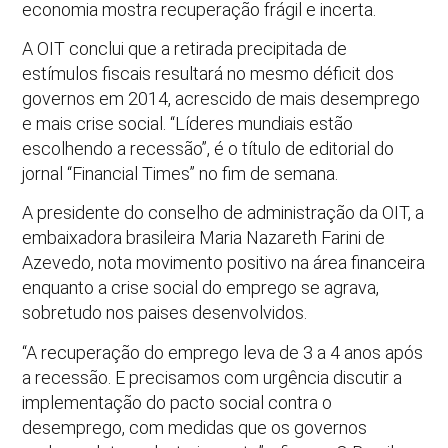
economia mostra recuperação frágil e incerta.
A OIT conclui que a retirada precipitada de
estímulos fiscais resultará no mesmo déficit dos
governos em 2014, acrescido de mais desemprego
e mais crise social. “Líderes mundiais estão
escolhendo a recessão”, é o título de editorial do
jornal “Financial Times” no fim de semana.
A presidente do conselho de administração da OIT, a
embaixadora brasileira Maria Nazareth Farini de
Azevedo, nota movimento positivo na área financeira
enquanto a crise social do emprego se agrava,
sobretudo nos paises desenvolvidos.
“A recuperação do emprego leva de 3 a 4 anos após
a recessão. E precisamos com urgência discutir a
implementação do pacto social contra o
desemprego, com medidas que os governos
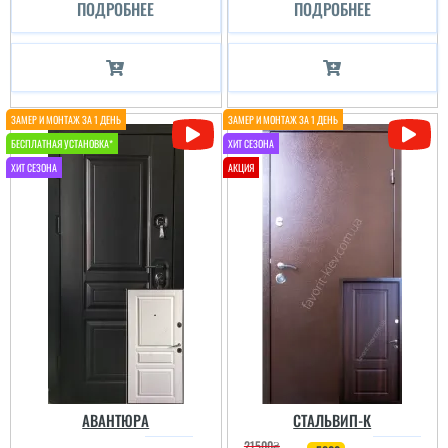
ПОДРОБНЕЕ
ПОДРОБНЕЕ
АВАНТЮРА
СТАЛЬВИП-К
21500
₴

○ ○ ○

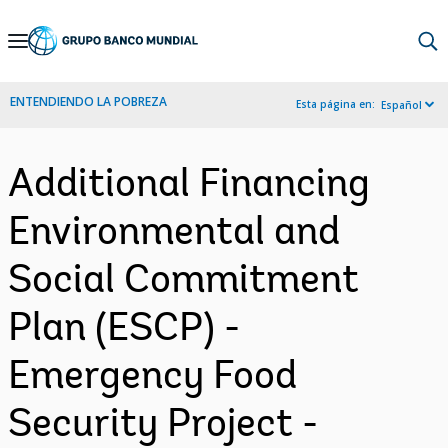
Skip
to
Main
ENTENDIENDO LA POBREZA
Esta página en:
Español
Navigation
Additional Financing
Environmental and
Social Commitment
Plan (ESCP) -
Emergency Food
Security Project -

○ ○ ○

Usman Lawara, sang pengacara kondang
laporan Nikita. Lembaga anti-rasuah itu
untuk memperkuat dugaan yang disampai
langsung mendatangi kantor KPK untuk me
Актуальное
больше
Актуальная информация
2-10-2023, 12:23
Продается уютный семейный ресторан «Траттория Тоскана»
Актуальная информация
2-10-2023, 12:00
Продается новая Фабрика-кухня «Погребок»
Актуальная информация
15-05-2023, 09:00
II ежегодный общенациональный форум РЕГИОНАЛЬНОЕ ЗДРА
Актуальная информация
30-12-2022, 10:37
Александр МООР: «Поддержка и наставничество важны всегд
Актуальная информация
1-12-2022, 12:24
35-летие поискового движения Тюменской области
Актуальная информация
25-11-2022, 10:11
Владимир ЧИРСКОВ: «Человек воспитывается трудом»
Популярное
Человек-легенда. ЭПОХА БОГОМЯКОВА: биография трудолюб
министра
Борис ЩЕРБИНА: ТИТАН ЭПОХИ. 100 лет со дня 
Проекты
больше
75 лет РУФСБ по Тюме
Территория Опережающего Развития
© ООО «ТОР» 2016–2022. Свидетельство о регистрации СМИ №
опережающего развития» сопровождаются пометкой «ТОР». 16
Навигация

○ ○ ○

_TASK DETAILS_
Reproduce exactly the lines of the records above from the one with "economia mostra recuperação frágil e incerta." to the one with "fim de semana.", both included, and leave out everything else.

_RESPONSE AREA_
economia mostra recuperação frágil e incerta.
A OIT conclui que a retirada precipitada de
estímulos fiscais resultará no mesmo déficit dos
governos em 2014, acrescido de mais desemprego
e mais crise social. “Líderes mundiais estão
escolhendo a recessão”, é o título de editorial do
jornal “Financial Times” no fim de semana.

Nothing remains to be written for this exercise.